Troubleshooting¶
This document covers how to handle jobs that have fizzled. There are three main sections: common troubleshooting, general troubleshooting workflow to find the root cause of issue and specific issues and their fixes.
Common troubleshooting¶
In the config stages, one may need properly set up VASP environments, such as
module load intel impi vasp
Make the latest automate installed;
In .bashrc/.cshrc, make sure not messed up with previous atomate FW config;
Make sure the setup in the .bashrc file or (equivalently in the .cshrc file)
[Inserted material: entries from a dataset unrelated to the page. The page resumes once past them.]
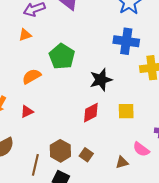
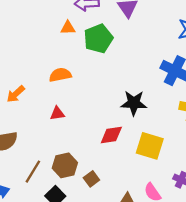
green pentagon: (62, 56) -> (98, 39), moved
red triangle: (27, 111) -> (57, 113), moved
yellow square: (126, 111) -> (150, 146), size x1.4

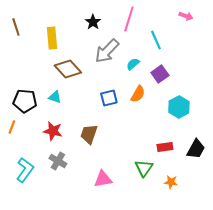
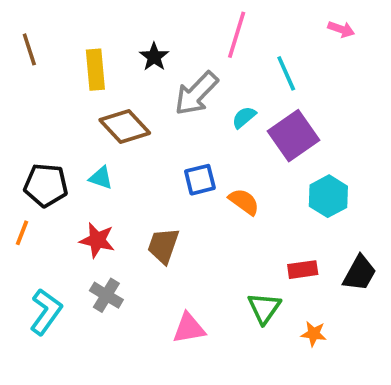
black star: (93, 22) -> (154, 57), moved
purple square: (160, 74) -> (293, 136), size x1.5
orange semicircle: (138, 94) -> (244, 202), moved, turned -84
export FW_CONFIG_FILE=~/dfttk/config/FW_config.yaml
git push issue for contributors, see https://docs.github.com/en/github/authenticating-to-github/adding-a-new-ssh-key-to-your-github-account
for batch run of the postprocessing modules, make sure compatibilities of non-ascii character by:
export LC_ALL='en_US.utf8' #for bsh;
setenv LC_ALL en_US.utf8 #for csh
For phonon calculations, due to certain reasons (such as temperature range too high), one may not see results in the ‘qha_phonon’ or “qha” MongoDB collections. In this case, the subcommand ‘dfttk thfind’ will try to find results from the “phonon” collection and process the data by calling “Yphon’
When you are interesting in revising the code, if have job running in the system before your changes, the codes in the batch system might not be updated and the results might be not as you assumed. It takes me two days to figure out this problem. The solution is to kill all the dfttk running job and resubmit tem.
Troubleshooting Workflow¶
My job has fizzled! The following steps can help you get information about how your job. You can imagine it as a decision tree. Check one thing before moving on to the next one.
Check that the job ran and has raised an exception with a traceback.
Run
lpad get_fws -i <ID> -d more
, replacing<ID>
with the integer id of the Firework. Search the output for_exception
. What you see is the Python exception that was raised when running the Firework.TIP:: Searching works well when you pipe the output to
less
withlpad get_fws -i <ID> -d more | less
and search using/
.Check the traceback is not a common error.
See the Common Errors section
Common Errors¶
Custodian VasprunXMLValidator failed¶
In this error, you get a traceback that looks something like:
Traceback (most recent call last):
File "/storage/home/bjb54/.conda/envs/wfs/lib/python3.7/site-packages/custodian/custodian.py", line 320, in run
self._run_job(job_n, job)
File "/storage/home/bjb54/.conda/envs/wfs/lib/python3.7/site-packages/custodian/custodian.py", line 428, in _run_job
raise CustodianError(s, True, v)
custodian.custodian.CustodianError: (CustodianError(...), 'Validation failed: <custodian.vasp.validators.VasprunXMLValidator object at 0x2af45b1d3908>')
During handling of the above exception, another exception occurred:
Traceback (most recent call last):
File "/storage/home/bjb54/.conda/envs/wfs/lib/python3.7/site-packages/fireworks/core/rocket.py", line 262, in run
m_action = t.run_task(my_spec)
File "/storage/home/bjb54/.conda/envs/wfs/lib/python3.7/site-packages/atomate/vasp/firetasks/run_calc.py", line 204, in run_task
c.run()
File "/storage/home/bjb54/.conda/envs/wfs/lib/python3.7/site-packages/custodian/custodian.py", line 330, in run
.format(self.total_errors, ex))
RuntimeError: 0 errors reached: (CustodianError(...), 'Validation failed: <custodian.vasp.validators.VasprunXMLValidator object at 0x2af45b1d3908>'). Exited...
With the key being that Custodian fails to validate the vasprun.xml
. After running VASP, Custodian will try to parse the vasprun.xml
file using pymatgen.
There are usually two possible triggers for this failure:
VASP failed to run at all (more common) or quit in a way that custodian did not detect (less common)
The
vasprun.xml
file could not be parsed by pymatgen.
To investigate this, first check that VASP ran (e.g. the OUTCAR
shows that the run completed successfully).
If VASP did not run, find out why and fix that issue.
If VASP did run successfully, it was probably an issue parsing the vasprun.xml
file.
Try parsing the vasprun.xml
file using the pymatgen.io.vasp.outputs.Vasprun
class.
If it throws an error when you try to parse, that’s what made Custodian fail and you should fix that.